Local health officials have stressed the need for residents to get vaccinated against the flu, as the newly opened flu clinic is seeing up to 200 cases per week.
Public Health Surveillance Officer Timothy McLaughlin-Munroe told the Cayman Compass Tuesday that Cayman had a “very active” flu season in 2019 and it has continued in 2020.
“Looking at the current trend, we are on par with last year which was very active, and … as we are seeing 170-200 patients [a week], it was imperative to implement the flu clinic in General Practice once again,” McLaughlin-Munroe said in an emailed statement.
He said Cayman ended 2019 with 6,474 cases of influenza-like illnesses – an average of 125 cases per week.
“This is still, on average, higher than our usual threshold of 95-115 cases per week,” he noted.
McLaughlin-Munroe hastened to add that the weekly cases of flu-like illnesses varied from week to week throughout the year. “The lowest number of cases reported to the Public Health Department per week in 2019 was 50 cases, [while] the highest was 224 cases,” he said.
The temporary flu clinic was opened at the George Town General Practice Clinic at the beginning of February after Public Health reported a higher-than-usual number of patients presenting with flu-like symptoms.
The clinic also serves to keep patients with flu-like symptoms away from the general patient population to minimise the risk of infection, and is part of Cayman’s response efforts to the global coronavirus outbreak.

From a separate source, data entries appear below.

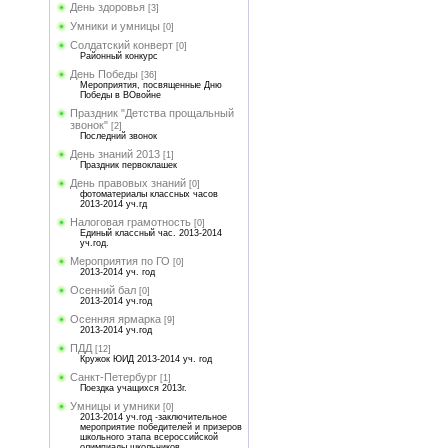
День здоровья
[3]
Умники и умницы
[0]
Солдатский конверт
[0]
Районный конкурс
День Победы
[36]
Мероприятия, посвященные Дню
Победы в ВОвойне
Праздник "Детства прощальный
звонок"
[2]
Последний звонок
День знаний 2013
[1]
Праздник первоклашек
День правовых знаний
[0]
фотоматериалы классных часов
2013-2014 уч.гд
Налоговая грамотность
[0]
Единый классный час. 2013-2014
уч.год.
Мероприятия по ГО
[0]
2013-2014 уч. год
Осенний бал
[0]
2013-2014 уч.год
Осенняя ярмарка
[9]
2013-2014 уч.год
ПДД
[12]
Кружок ЮИД 2013-2014 уч. год
Санкт-Петербург
[1]
Поездка учащихся 2013г.
Умницы и умники
[0]
2013-2014 уч.год -заключительное
мероприятие победителей и призеров
школьного этапа всероссийской
олимпиады школьников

As of 18 Feb., the World Health Organization reported that more than 73,332 cases of the coronavirus, known as COVID-19, had been confirmed, The death toll in mainland China stands at 1,870. A total of 25 countries have reported coronavirus cases.
The Health Services Authority, in response to queries from the Compass about the temporary clinic, said there has been a positive response to the flu clinic, with patients continuing to utilise the service.
The HSA said its flu vaccine outreach continues at supermarkets, and is available at workplaces on request.
The vaccines are also available at all health centres.
Director of Primary Health Care Dr. Samuel Williams-Rodriguez urged members of the public to get their flu shots.
“To decrease the spread of the flu, we continue to advise the public to get vaccinated and practise infection control measures, such as frequent hand cleansing with soap and water or an alcohol-based hand sanitiser; covering nose and mouth with tissue or a flexed elbow when coughing or sneezing; and avoiding close contact with people suffering from the flu or any acute respiratory infections,” he said.
Flu clinic information:
The HSA flu clinic operates from 8am to 4pm Monday to Friday, with a dedicated physician to manage and treat patients showing symptoms of the flu.
Informational signage, face masks and hand sanitisers have been placed at the entrance of all health clinics for patients experiencing flu-like symptoms.
- Fever* or feeling feverish/chills
- Sore throat
- Runny or stuffy nose
- Muscle or body aches
- Some people may have vomiting and diarrhoea, though this is more common in children than adults.
- *It’s important to note that not everyone with flu will have a fever.